Nathaniel Stern here: artist, writer, teacher, dad of 5. I make eco, generative, and interactive art, video poetry, glitch, and networked performance (among other things). I’ve been a digital artist for 20+ years, and have lived online at nathanielstern.com for longer than that (lots of art and press over there…). In crypto world, I am probably best known for Custodianship, Copyright, and Provenance: on the non-monetary value of NFTs, an article I wrote on my own web site last year, and the NFT Culture Proof blockchain performance in late 2021, with collaborator Scott Kildall. (I’ve got various other NFTs and more on my version of a linktree.)

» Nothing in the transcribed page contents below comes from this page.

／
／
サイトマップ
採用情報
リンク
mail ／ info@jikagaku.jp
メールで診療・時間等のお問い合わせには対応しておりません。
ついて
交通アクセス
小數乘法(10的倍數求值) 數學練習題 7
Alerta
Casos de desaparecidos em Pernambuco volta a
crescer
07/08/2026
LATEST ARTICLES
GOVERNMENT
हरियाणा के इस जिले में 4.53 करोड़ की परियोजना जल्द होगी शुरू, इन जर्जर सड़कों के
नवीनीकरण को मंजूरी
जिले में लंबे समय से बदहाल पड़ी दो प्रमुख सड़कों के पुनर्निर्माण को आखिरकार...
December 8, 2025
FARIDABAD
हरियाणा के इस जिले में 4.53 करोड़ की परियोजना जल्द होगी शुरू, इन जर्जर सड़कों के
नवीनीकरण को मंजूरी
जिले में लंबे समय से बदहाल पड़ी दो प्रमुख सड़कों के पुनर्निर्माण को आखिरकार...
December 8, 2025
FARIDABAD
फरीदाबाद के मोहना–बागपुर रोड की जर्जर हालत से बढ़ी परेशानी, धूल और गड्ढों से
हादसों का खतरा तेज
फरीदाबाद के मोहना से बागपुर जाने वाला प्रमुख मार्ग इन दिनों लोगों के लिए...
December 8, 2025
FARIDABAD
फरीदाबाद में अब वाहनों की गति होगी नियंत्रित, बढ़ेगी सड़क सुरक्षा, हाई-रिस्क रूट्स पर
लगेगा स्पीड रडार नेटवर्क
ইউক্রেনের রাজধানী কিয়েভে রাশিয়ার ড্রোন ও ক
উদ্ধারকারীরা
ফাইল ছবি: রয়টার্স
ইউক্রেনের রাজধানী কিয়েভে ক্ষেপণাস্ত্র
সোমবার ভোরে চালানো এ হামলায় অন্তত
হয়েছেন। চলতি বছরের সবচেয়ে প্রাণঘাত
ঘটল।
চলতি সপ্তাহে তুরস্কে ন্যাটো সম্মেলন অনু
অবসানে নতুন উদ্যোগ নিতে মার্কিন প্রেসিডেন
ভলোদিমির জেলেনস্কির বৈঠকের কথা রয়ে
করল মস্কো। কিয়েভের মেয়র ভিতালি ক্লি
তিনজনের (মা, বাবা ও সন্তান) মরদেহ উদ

With this first Mirror post, I’m writing around “sustainable art, about sustainability.” First, I’ll briefly share a bit about my IRL museum exhibition, The World After Us, which invites viewers to personally, systemically, and creatively invest in greener technological futures. Second, I’ll write about my new venture, Eco Labs - with co-founders Samantha Tan and Sev Nightingale - including our brief history and vision. Third, I’ll tie these together in discussing our first drops and actions! And finally, as a kind of “below the fold,” I’ll share the video of my ~20-minute (plus 15 minutes of Q&A) Creative Mornings talk - which goes into more depth with The World After Us - to open discussion around ecological practices, both on- and off-chain.
I hope some of you will consider joining the Eco Labs discord and/or supporting our work in the coming months. As they say, LFG.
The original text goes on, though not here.